The Python ecosystem#

Why Python?#

Python in a nutshell#

Python is a multi-purpose programming language created in 1989 by Guido van Rossum and developed under a open source license.

It has the following characteristics:

  • multi-paradigms (procedural, fonctional, object-oriented);

  • dynamic types;

  • automatic memory management;

  • and much more!

The Python syntax#

For more examples, see the Python cheatsheet.

def hello(name):
    print(f"Hello, {name}")


friends = ["Lou", "David", "Iggy"]

for friend in friends:
    hello(friend)
Hello, Lou
Hello, David
Hello, Iggy

Introduction to Data Science#

  • Main objective: extract insight from data.

  • Expression born in 1997 in the statistician community.

  • “A Data Scientist is a statistician that lives in San Francisco”.

  • 2012 : “Sexiest job of the 21st century” (Harvard Business Review).

  • Controversy on the expression’s real usefulness.

DS disciplines

DS Venn diagram #1

DS Venn diagram #2

Python, a standard for ML and Data Science#

  • Language qualities (ease of use, simplicity, versatility).

  • Involvement of the scientific and academical communities.

  • Rich ecosystem of dedicated open source libraries.

Essential Python tools#

Anaconda#

Anaconda is a scientific distribution including Python and many (1500+) specialized packages. it is the easiest way to setup a work environment for ML and Data Science with Python.

Anaconda content

Jupyter Notebook#

The Jupyter Notebook is an open-source web application that allows to manage documents (.ipynb files) that may contain live code, equations, visualizations and text.

It has become the de facto standard for sharing research results in numerical fields.

IPython

Google Colaboratory#

Cloud environment for executing Jupyter notebooks through CPU, GPU or TPU.

Google Colaboratory

NumPy#

NumPy is a Python library providing support for multi-dimensional arrays, along with a large collection of mathematical functions to operate on these arrays.

It is the fundamental package for scientific computing in Python.

# Import the NumPy package under the alias "np"
import numpy as np

x = np.array([1, 4, 2, 5, 3])
print(x[:2])
print(x[2:])
print(np.sort(x))
[1 4]
[2 5 3 2]
[1 2 2 3 4 5]

pandas#

pandas is a Python library providing high-performance, easy-to-use data structures and data analysis tools.

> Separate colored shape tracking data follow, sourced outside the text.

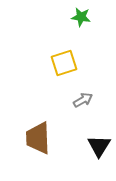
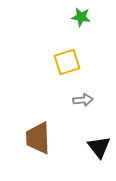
yellow square: moved 3 px right, 1 px up
gray arrow: rotated 24 degrees clockwise
black triangle: moved 1 px down; rotated 10 degrees counterclockwise
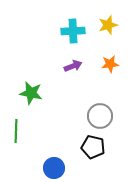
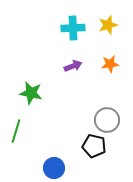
cyan cross: moved 3 px up
gray circle: moved 7 px right, 4 px down
green line: rotated 15 degrees clockwise
black pentagon: moved 1 px right, 1 px up
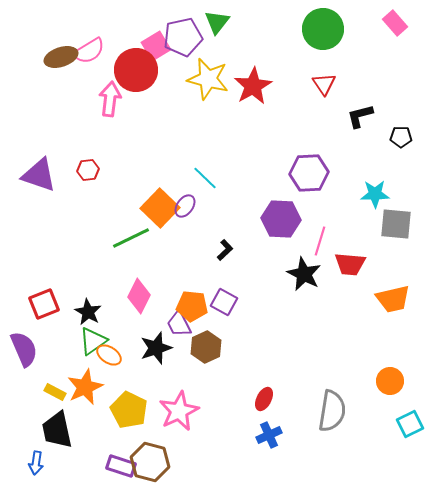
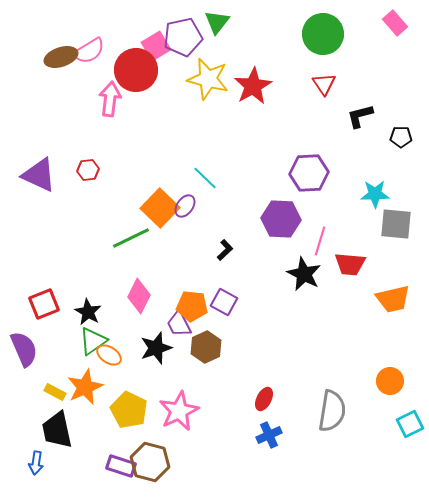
green circle at (323, 29): moved 5 px down
purple triangle at (39, 175): rotated 6 degrees clockwise
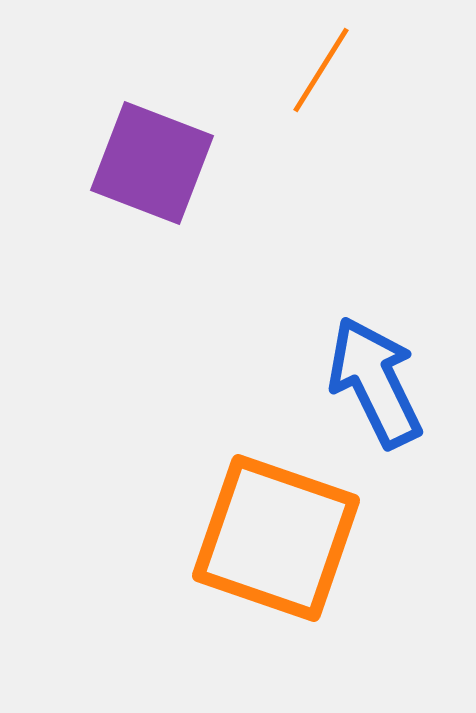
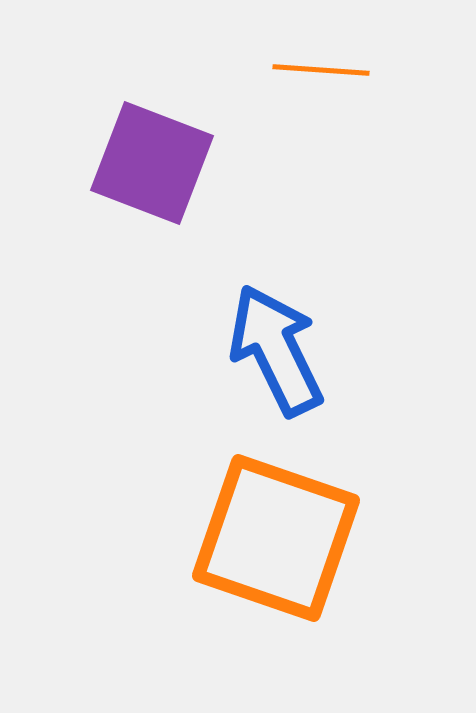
orange line: rotated 62 degrees clockwise
blue arrow: moved 99 px left, 32 px up
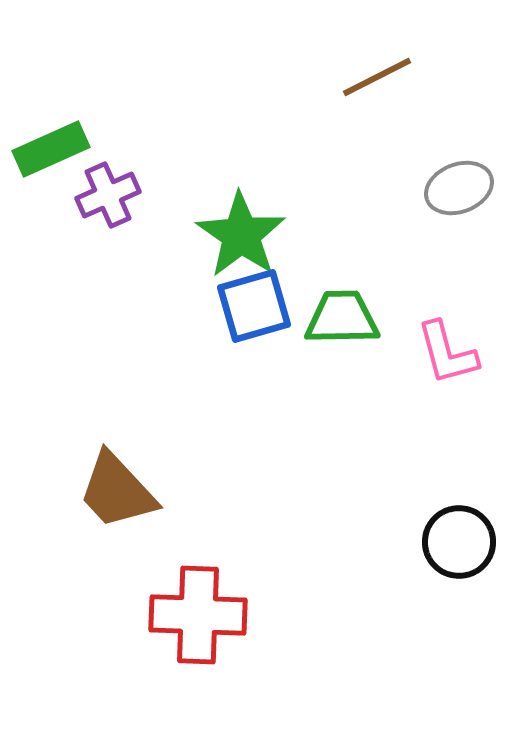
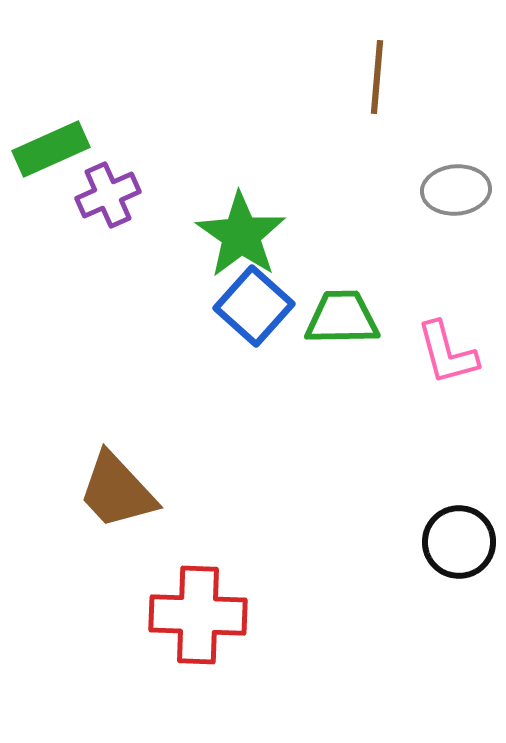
brown line: rotated 58 degrees counterclockwise
gray ellipse: moved 3 px left, 2 px down; rotated 16 degrees clockwise
blue square: rotated 32 degrees counterclockwise
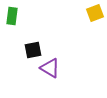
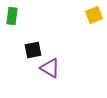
yellow square: moved 1 px left, 2 px down
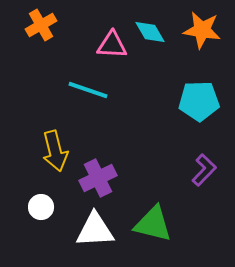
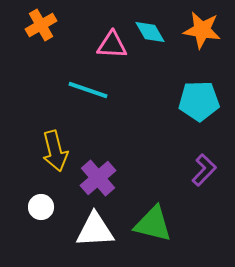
purple cross: rotated 15 degrees counterclockwise
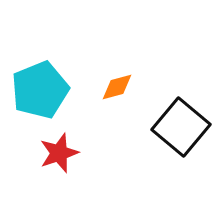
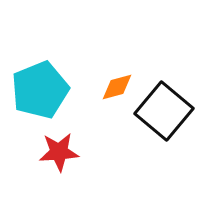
black square: moved 17 px left, 16 px up
red star: moved 1 px up; rotated 15 degrees clockwise
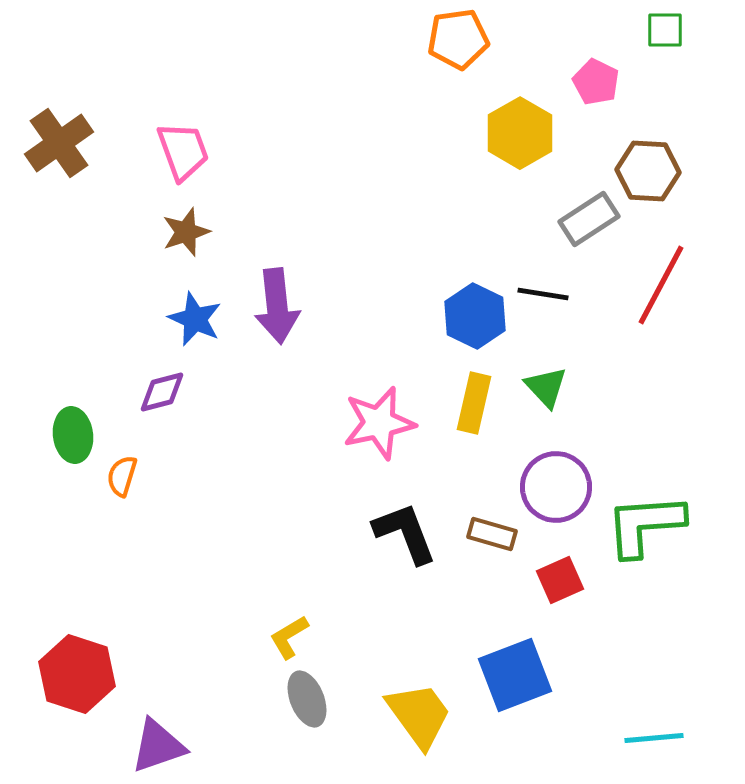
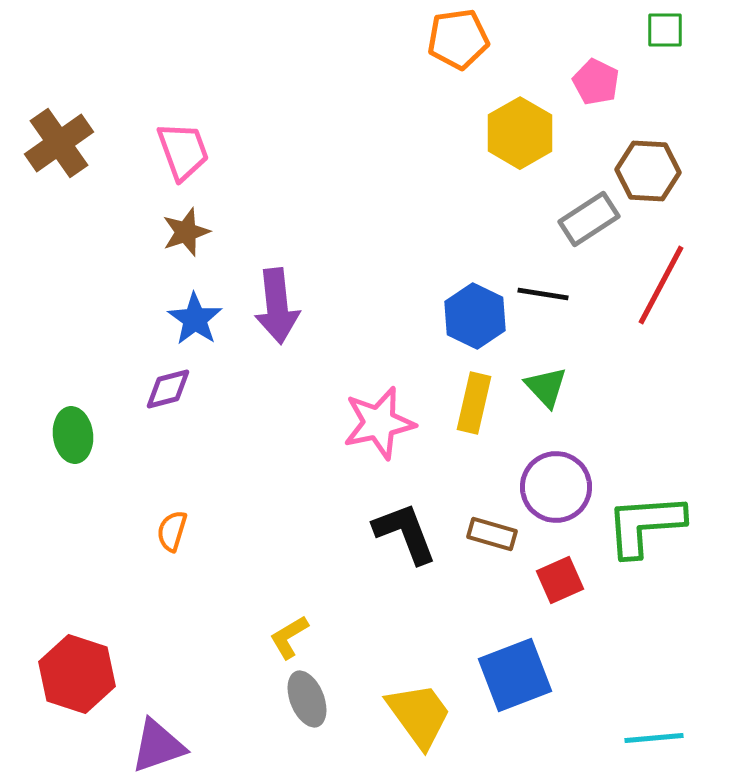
blue star: rotated 10 degrees clockwise
purple diamond: moved 6 px right, 3 px up
orange semicircle: moved 50 px right, 55 px down
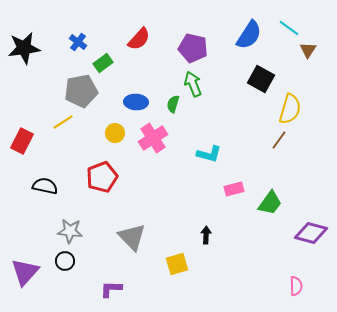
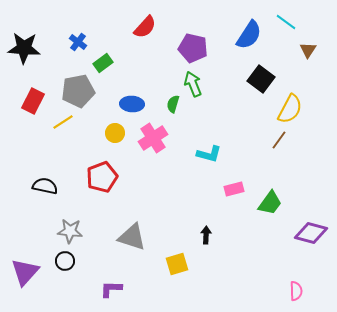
cyan line: moved 3 px left, 6 px up
red semicircle: moved 6 px right, 12 px up
black star: rotated 12 degrees clockwise
black square: rotated 8 degrees clockwise
gray pentagon: moved 3 px left
blue ellipse: moved 4 px left, 2 px down
yellow semicircle: rotated 12 degrees clockwise
red rectangle: moved 11 px right, 40 px up
gray triangle: rotated 28 degrees counterclockwise
pink semicircle: moved 5 px down
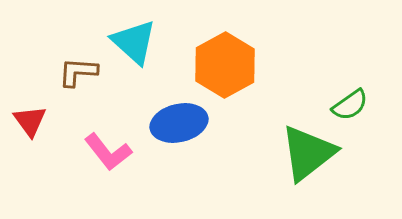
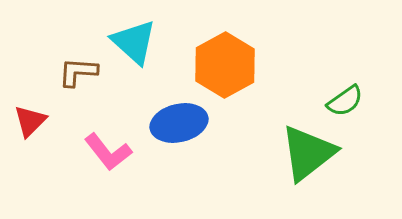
green semicircle: moved 5 px left, 4 px up
red triangle: rotated 21 degrees clockwise
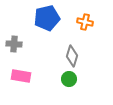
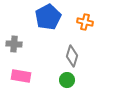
blue pentagon: moved 1 px right, 1 px up; rotated 15 degrees counterclockwise
green circle: moved 2 px left, 1 px down
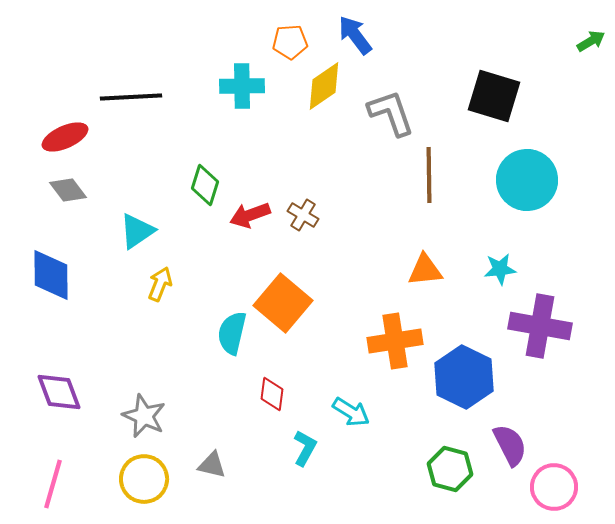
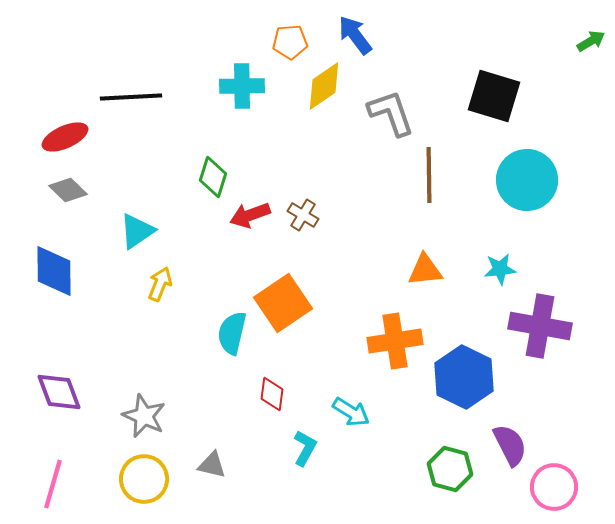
green diamond: moved 8 px right, 8 px up
gray diamond: rotated 9 degrees counterclockwise
blue diamond: moved 3 px right, 4 px up
orange square: rotated 16 degrees clockwise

The primary data structures in pandas are implemented as two classes:

  • DataFrame, which you can imagine as a relational data table, with rows and named columns.

  • Series, which is a single column. A DataFrame contains one or more Series and a name for each Series.

The DataFrame is a commonly used abstraction for data manipulation.

import pandas as pd

# Create a DataFrame object contraining two Series
pop = pd.Series({"CAL": 38332521, "TEX": 26448193, "NY": 19651127})
area = pd.Series({"CAL": 423967, "TEX": 695662, "NY": 141297})
pd.DataFrame({"population": pop, "area": area})
population area
CAL 38332521 423967
TEX 26448193 695662
NY 19651127 141297

Matplotlib and Seaborn#

Matplotlib is a Python library for 2D plotting. Seaborn is another visualization library that improves presentation of matplotlib-generated graphics.

import matplotlib.pyplot as plt
import seaborn as sns
# Setup plots (should be done on a separate cell for better results)
%matplotlib inline
plt.rcParams["figure.figsize"] = 10, 8
%config InlineBackend.figure_format = "retina"
sns.set()
# Plot a single function
x = np.linspace(0, 10, 30)
plt.plot(x, np.cos(x), label="cosinus")
plt.plot(x, np.sin(x), '-ok', label="sinus")
plt.legend()
plt.show()
../_images/42b3614f2e47e18288c0806a69c9b1df4f6eb305609346ddf96553257a78ddb9.png

scikit-learn#

scikit-learn is a multi-purpose library built over Numpy and Matplotlib and providing dozens of built-in ML algorithms and models.

It is the Swiss army knife of Machine Learning.

Fun fact: scikit-learn was originally created by INRIA.

TensorFlow and Keras#

Keras is a high-level, user-friendly API for creating and training neural nets.

Once compatible with many back-end tools (Caffe, Theano, CNTK…), Keras is now the official high-level API of TensorFlow, Google’s Machine Learning platform.

The 2.3.0 release (Sept. 2019) was the last major release of multi-backend Keras.

See this notebook for a introduction to TF+Keras.

PyTorch#

PyTorch is a Machine Learning platform supported by Facebook and competing with TensorFlow for the hearts and minds of ML practitioners worldwide. It provides:

  • a array manipulation API similar to NumPy;

  • an autodifferentiation engine for computing gradients;

  • a neural network API.

It is based on previous work, notably Torch and Chainer.